_Try it_. The whole listing should come back exactly as written, except for the pictures.

_Dataset records_.
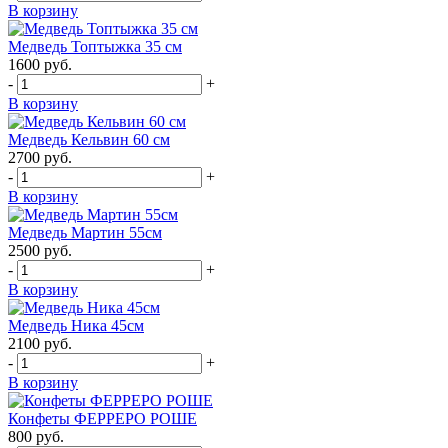
В корзину
Медведь Топтыжка 35 см
1600
руб.
-
+
В корзину
Медведь Кельвин 60 см
2700
руб.
-
+
В корзину
Медведь Мартин 55см
2500
руб.
-
+
В корзину
Медведь Ника 45см
2100
руб.
-
+
В корзину
Конфеты ФЕРРЕРО РОШЕ
800
руб.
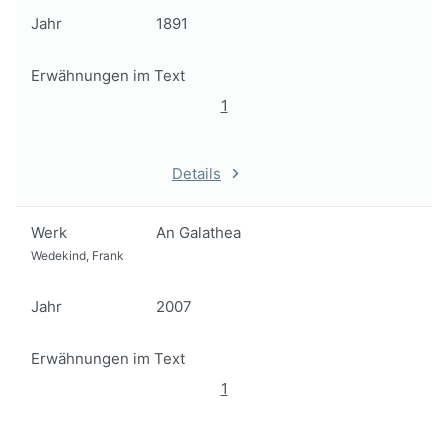
Jahr
1891
Erwähnungen im Text
1
Details
Werk
An Galathea
Wedekind, Frank
Jahr
2007
Erwähnungen im Text
1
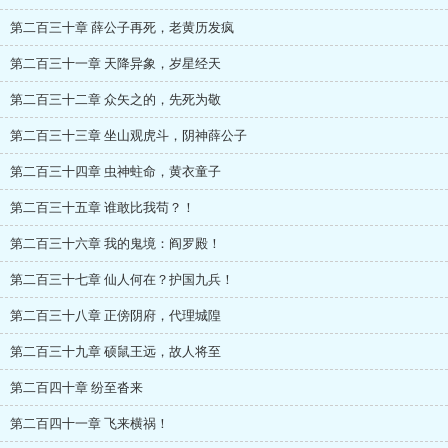
第二百三十章 薛公子再死，老黄历发疯
第二百三十一章 天降异象，岁星经天
第二百三十二章 众矢之的，先死为敬
第二百三十三章 坐山观虎斗，阴神薛公子
第二百三十四章 虫神蛀命，黄衣童子
第二百三十五章 谁敢比我苟？！
第二百三十六章 我的鬼境：阎罗殿！
第二百三十七章 仙人何在？护国九兵！
第二百三十八章 正傍阴府，代理城隍
第二百三十九章 硕鼠王远，故人将至
第二百四十章 纷至沓来
第二百四十一章 飞来横祸！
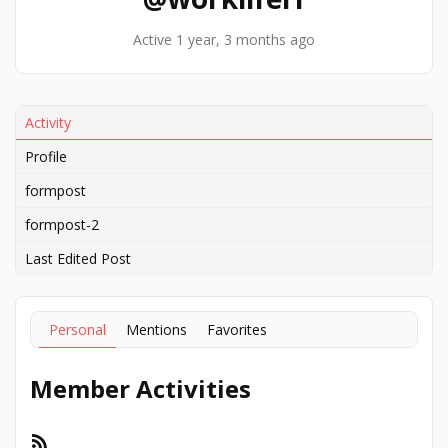
Active 1 year, 3 months ago
Activity
Profile
formpost
formpost-2
Last Edited Post
Personal
Mentions
Favorites
Member Activities
RSS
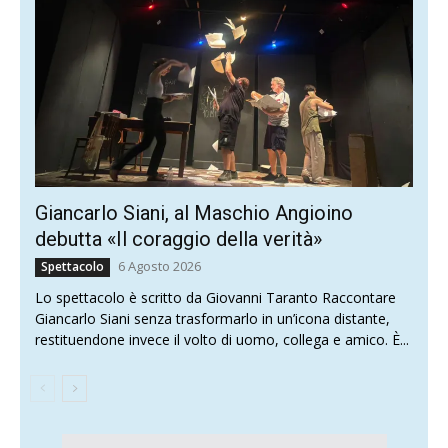
Giancarlo Siani, al Maschio Angioino
debutta «Il coraggio della verità»
6 Agosto 2026
Spettacolo
Lo spettacolo è scritto da Giovanni Taranto Raccontare
Giancarlo Siani senza trasformarlo in un’icona distante,
restituendone invece il volto di uomo, collega e amico. È...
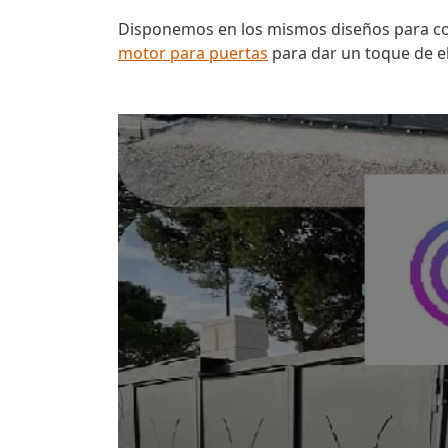
Disponemos en los mismos diseños para com
motor para puertas
para dar un toque de e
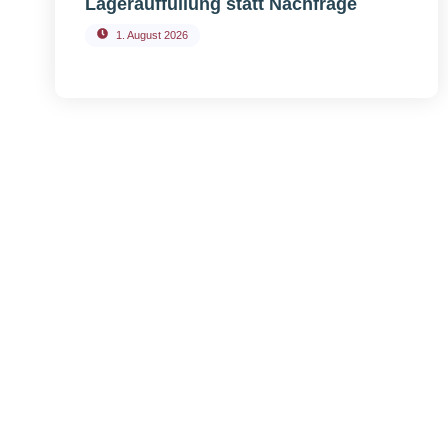
Lagerauffüllung statt Nachfrage
1. August 2026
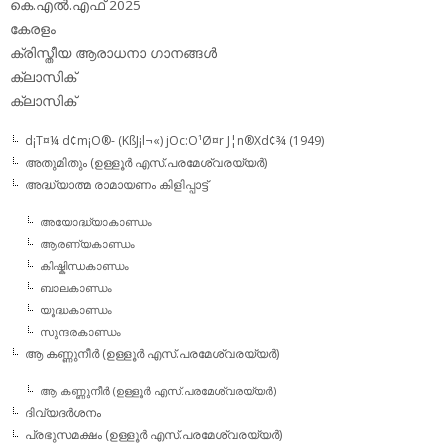
കെ.എല്‍.എഫ് 2025
കേരളം
ക്രിസ്തീയ ആരാധനാ ഗാനങ്ങള്‍
ക്ലാസിക്‌
ക്ലാസിക്
d¡T¤¼ d¢m¡O®- (KßJ¡l¬«) jOc:O¹Ø¤r J¦n®Xd¢¾ (1949)
അതുമിതും (ഉള്ളൂര്‍ എസ്.പരമേശ്വരയ്യര്‍)
അദ്ധ്യാത്മ രാമായണം കിളിപ്പാട്ട്‌
അയോദ്ധ്യാകാണ്ഡം
ആരണ്യകാണ്ഡം
കിഷ്കിന്ധകാണ്ഡം
ബാലകാണ്ഡം
യൂദ്ധകാണ്ഡം
സുന്ദരകാണ്ഡം
ആ കണ്ണുനീര്‍ (ഉള്ളൂര്‍ എസ്.പരമേശ്വരയ്യര്‍)
ആ കണ്ണുനീര്‍ (ഉള്ളൂര്‍ എസ്.പരമേശ്വരയ്യര്‍)
ദിവ്യദര്‍ശനം
പ്രഭുസമക്ഷം (ഉള്ളൂര്‍ എസ്.പരമേശ്വരയ്യര്‍)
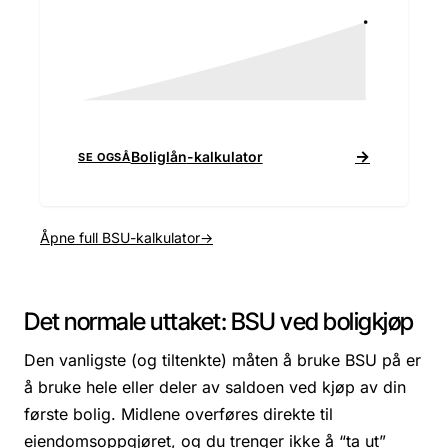
→
Boliglån
-kalkulator
SE OGSÅ
Åpne full BSU-kalkulator
→
Det normale uttaket: BSU ved boligkjøp
Den vanligste (og tiltenkte) måten å bruke BSU på er
å bruke hele eller deler av saldoen ved kjøp av din
første bolig. Midlene overføres direkte til
eiendomsoppgjøret, og du trenger ikke å “ta ut”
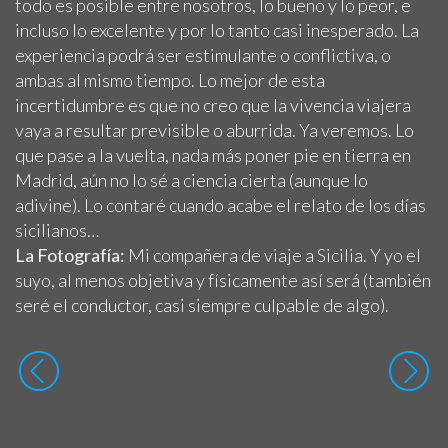
todo es posible entre nosotros, lo bueno y lo peor, e
incluso lo excelente y por lo tanto casi inesperado. La
experiencia podrá ser estimulante o conflictiva, o
ambas al mismo tiempo. Lo mejor de esta
incertidumbre es que no creo que la vivencia viajera
vaya a resultar previsible o aburrida. Ya veremos. Lo
que pase a la vuelta, nada más poner pie en tierra en
Madrid, aún no lo sé a ciencia cierta (aunque lo
adivine). Lo contaré cuando acabe el relato de los días
sicilianos…
La Fotografía:
Mi compañera de viaje a Sicilia. Y yo el
suyo, al menos objetiva y físicamente así será (también
seré el conductor, casi siempre culpable de algo).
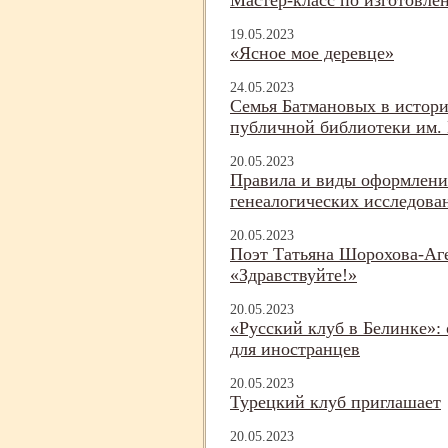
Мастер-
класс по изготовле
19.05.2023
«Ясное мое деревце»
24.05.2023
Семья Батмановых в истори
публичной библиотеки им. 
20.05.2023
Правила и виды оформления
генеалогических исследова
20.05.2023
Поэт Татьяна Шорохова-
Аг
«Здравствуйте!»
20.05.2023
«Русский клуб в Белинке»:
для иностранцев
20.05.2023
Турецкий клуб приглашает
20.05.2023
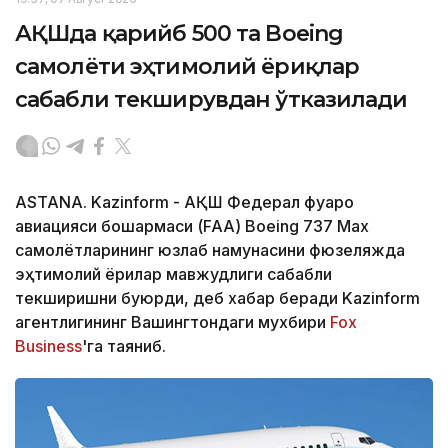
АҚШда қарийб 500 та Boeing
самолёти эҳтимолий ёриқлар
сабабли текширувдан ўтказилади
ASTANA. Kazinform - АҚШ Федерал фуқаро
авиацияси бошқармаси (FAA) Boeing 737 Max
самолётларининг юзлаб намунасини фюзеляжда
эҳтимолий ёриқлар мавжудлиги сабабли
текширишни буюрди, деб хабар беради Kazinform
агентлигининг Вашингтондаги мухбири
Fox
Business
'га таяниб.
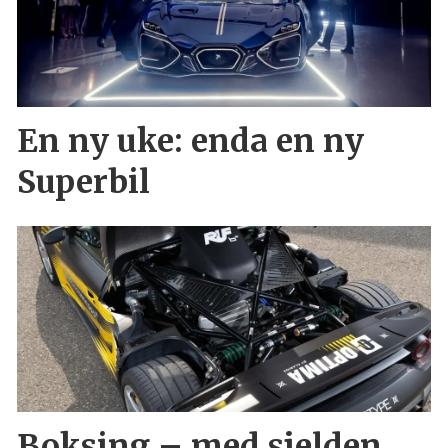
En ny uke: enda en ny
Superbil
Boksing – med sjelden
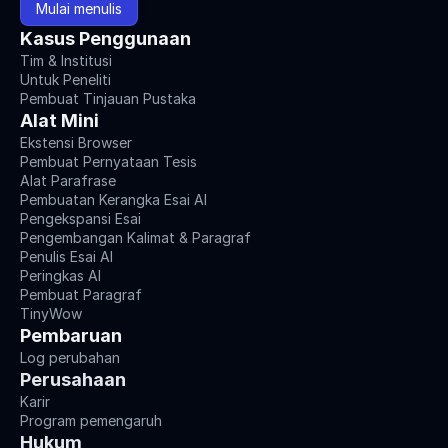
Mulai menulis
Kasus Penggunaan
Tim & Institusi
Untuk Peneliti
Pembuat Tinjauan Pustaka
Alat Mini
Ekstensi Browser
Pembuat Pernyataan Tesis
Alat Parafrase
Pembuatan Kerangka Esai AI
Pengekspansi Esai
Pengembangan Kalimat & Paragraf
Penulis Esai AI
Peringkas AI
Pembuat Paragraf
TinyWow
Pembaruan
Log perubahan
Perusahaan
Karir
Program pemengaruh
Hukum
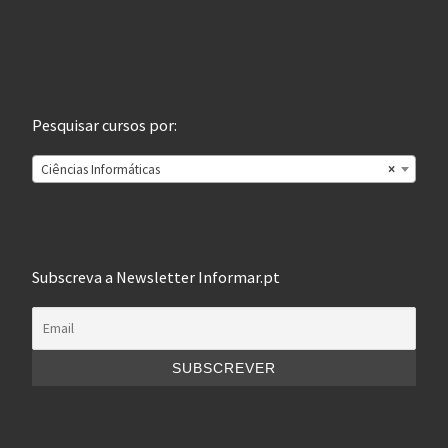
Pesquisar cursos por:
Ciências Informáticas
×
Subscreva a Newsletter Informar.pt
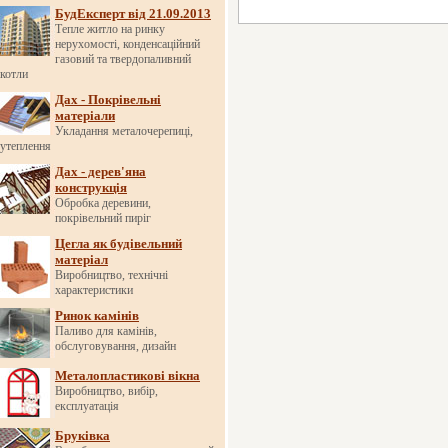
БудЕксперт від 21.09.2013
Тепле житло на ринку
нерухомості, конденсаційний
газовий та твердопаливний
котли
Дах - Покрівельні
матеріали
Укладання металочерепиці,
утеплення
Дах - дерев'яна
конструкція
Обробка деревини,
покрівельний пиріг
Цегла як будівельний
матеріал
Виробництво, технічні
характеристики
Ринок камінів
Паливо для камінів,
обслуговування, дизайн
Металопластикові вікна
Виробництво, вибір,
експлуатація
Бруківка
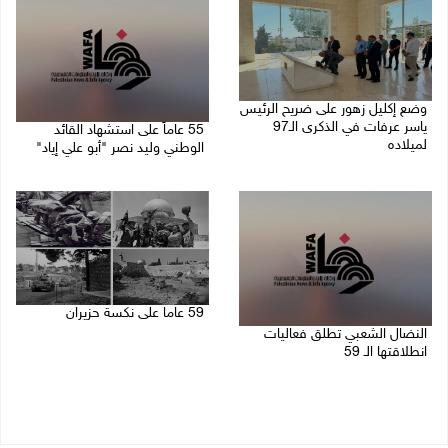
وضع إكليل زهور على ضريح الرئيس
ياسر عرفات في الذكرى الـ97
55 عاماً على استشهاد القائد
لميلاده
الوطني وليد نصر "أبو علي إياد"
04/08/2026 10:50 ص
27/07/2026 02:47 م
59 عاما على نكسة حزيران
النضال الشعبي تطلق فعاليات
05/06/2026 12:43 م
انطلاقتها الـ 59
15/07/2026 07:33 م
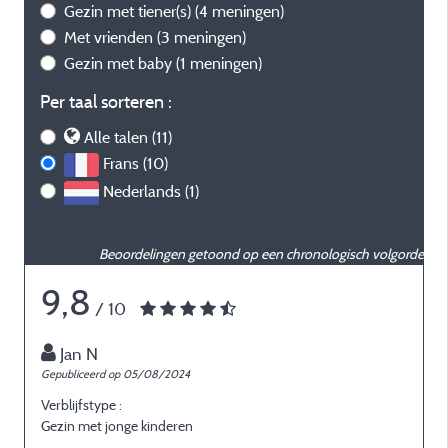
Gezin met tiener(s)
(4 meningen)
Met vrienden
(3 meningen)
Gezin met baby
(1 meningen)
Per taal sorteren :
Alle talen (11)
Frans (10)
Nederlands (1)
Beoordelingen getoond op een chronologisch volgorde
9,8
/ 10
Jan N
Gepubliceerd op 05/08/2024
G
Verblijfstype :
V
Gezin met jonge kinderen
E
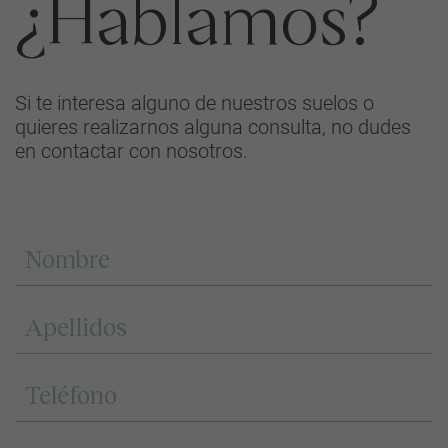
¿Hablamos?
Si te interesa alguno de nuestros suelos o
quieres realizarnos alguna consulta, no dudes
en contactar con nosotros.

_Answer section_.
В корзину
Медведь Топтыжка 35 см
1600
руб.
-
+
В корзину
Медведь Кельвин 60 см
2700
руб.
-
+
В корзину
Медведь Мартин 55см
2500
руб.
-
+
В корзину
Медведь Ника 45см
2100
руб.
-
+
В корзину
Конфеты ФЕРРЕРО РОШЕ
800
руб.
Jahr
1891
Erwähnungen im Text
1
Details
Werk
An Galathea
Wedekind, Frank
Jahr
2007
Erwähnungen im Text
1
第二百三十章 薛公子再死，老黄历发疯
第二百三十一章 天降异象，岁星经天
第二百三十二章 众矢之的，先死为敬
第二百三十三章 坐山观虎斗，阴神薛公子
第二百三十四章 虫神蛀命，黄衣童子
第二百三十五章 谁敢比我苟？！
第二百三十六章 我的鬼境：阎罗殿！
第二百三十七章 仙人何在？护国九兵！
第二百三十八章 正傍阴府，代理城隍
第二百三十九章 硕鼠王远，故人将至
第二百四十章 纷至沓来
第二百四十一章 飞来横祸！
Active 1 year, 3 months ago
Activity
Profile
formpost
formpost-2
Last Edited Post
Personal
Mentions
Favorites
Member Activities
RSS
Giancarlo Siani, al Maschio Angioino
debutta «Il coraggio della verità»
6 Agosto 2026
Spettacolo
Lo spettacolo è scritto da Giovanni Taranto Raccontare
Giancarlo Siani senza trasformarlo in un’icona distante,
restituendone invece il volto di uomo, collega e amico. È...
Disponemos en los mismos diseños para com
motor para puertas
para dar un toque de e
Lagerauffüllung statt Nachfrage
1. August 2026
കെ.എല്‍.എഫ് 2025
കേരളം
ക്രിസ്തീയ ആരാധനാ ഗാനങ്ങള്‍
ക്ലാസിക്‌
ക്ലാസിക്
d¡T¤¼ d¢m¡O®- (KßJ¡l¬«) jOc:O¹Ø¤r J¦n®Xd¢¾ (1949)
അതുമിതും (ഉള്ളൂര്‍ എസ്.പരമേശ്വരയ്യര്‍)
അദ്ധ്യാത്മ രാമായണം കിളിപ്പാട്ട്‌
അയോദ്ധ്യാകാണ്ഡം
ആരണ്യകാണ്ഡം
കിഷ്കിന്ധകാണ്ഡം
ബാലകാണ്ഡം
യൂദ്ധകാണ്ഡം
സുന്ദരകാണ്ഡം
ആ കണ്ണുനീര്‍ (ഉള്ളൂര്‍ എസ്.പരമേശ്വരയ്യര്‍)
ആ കണ്ണുനീര്‍ (ഉള്ളൂര്‍ എസ്.പരമേശ്വരയ്യര്‍)
ദിവ്യദര്‍ശനം
പ്രഭുസമക്ഷം (ഉള്ളൂര്‍ എസ്.പരമേശ്വരയ്യര്‍)
→
Boliglån
-kalkulator
SE OGSÅ
Åpne full BSU-kalkulator
→
Det normale uttaket: BSU ved boligkjøp
Den vanligste (og tiltenkte) måten å bruke BSU på er
å bruke hele eller deler av saldoen ved kjøp av din
første bolig. Midlene overføres direkte til
eiendomsoppgjøret, og du trenger ikke å “ta ut”
todo es posible entre nosotros, lo bueno y lo peor, e
incluso lo excelente y por lo tanto casi inesperado. La
experiencia podrá ser estimulante o conflictiva, o
ambas al mismo tiempo. Lo mejor de esta
incertidumbre es que no creo que la vivencia viajera
vaya a resultar previsible o aburrida. Ya veremos. Lo
que pase a la vuelta, nada más poner pie en tierra en
Madrid, aún no lo sé a ciencia cierta (aunque lo
adivine). Lo contaré cuando acabe el relato de los días
sicilianos…
La Fotografía:
Mi compañera de viaje a Sicilia. Y yo el
suyo, al menos objetiva y físicamente así será (también
seré el conductor, casi siempre culpable de algo).
Мастер-
класс по изготовле
19.05.2023
«Ясное мое деревце»
24.05.2023
Семья Батмановых в истори
публичной библиотеки им. 
20.05.2023
Правила и виды оформления
генеалогических исследова
20.05.2023
Поэт Татьяна Шорохова-
Аг
«Здравствуйте!»
20.05.2023
«Русский клуб в Белинке»:
для иностранцев
20.05.2023
Турецкий клуб приглашает
20.05.2023
АҚШда қарийб 500 та Boeing
самолёти эҳтимолий ёриқлар
сабабли текширувдан ўтказилади
ASTANA. Kazinform - АҚШ Федерал фуқаро
авиацияси бошқармаси (FAA) Boeing 737 Max
самолётларининг юзлаб намунасини фюзеляжда
эҳтимолий ёриқлар мавжудлиги сабабли
текширишни буюрди, деб хабар беради Kazinform
агентлигининг Вашингтондаги мухбири
Fox
Business
'га таяниб.
En ny uke: enda en ny
Superbil
Boksing – med sjelden
Mulai menulis
Kasus Penggunaan
Tim & Institusi
Untuk Peneliti
Pembuat Tinjauan Pustaka
Alat Mini
Ekstensi Browser
Pembuat Pernyataan Tesis
Alat Parafrase
Pembuatan Kerangka Esai AI
Pengekspansi Esai
Pengembangan Kalimat & Paragraf
Penulis Esai AI
Peringkas AI
Pembuat Paragraf
TinyWow
Pembaruan
Log perubahan
Perusahaan
Karir
Program pemengaruh
Hukum
Pesquisar cursos por:
Ciências Informáticas
×
Subscreva a Newsletter Informar.pt
БудЕксперт від 21.09.2013
Тепле житло на ринку
нерухомості, конденсаційний
газовий та твердопаливний
котли
Дах - Покрівельні
матеріали
Укладання металочерепиці,
утеплення
Дах - дерев'яна
конструкція
Обробка деревини,
покрівельний пиріг
Цегла як будівельний
матеріал
Виробництво, технічні
характеристики
Ринок камінів
Паливо для камінів,
обслуговування, дизайн
Металопластикові вікна
Виробництво, вибір,
експлуатація
Бруківка
وضع إكليل زهور على ضريح الرئيس
ياسر عرفات في الذكرى الـ97
55 عاماً على استشهاد القائد
لميلاده
الوطني وليد نصر "أبو علي إياد"
04/08/2026 10:50 ص
27/07/2026 02:47 م
59 عاما على نكسة حزيران
النضال الشعبي تطلق فعاليات
05/06/2026 12:43 م
انطلاقتها الـ 59
15/07/2026 07:33 م
Gezin met tiener(s)
(4 meningen)
Met vrienden
(3 meningen)
Gezin met baby
(1 meningen)
Per taal sorteren :
Alle talen (11)
Frans (10)
Nederlands (1)
Beoordelingen getoond op een chronologisch volgorde
9,8
/ 10
Jan N
Gepubliceerd op 05/08/2024
G
Verblijfstype :
V
Gezin met jonge kinderen
E
¿Hablamos?
Si te interesa alguno de nuestros suelos o
quieres realizarnos alguna consulta, no dudes
en contactar con nosotros.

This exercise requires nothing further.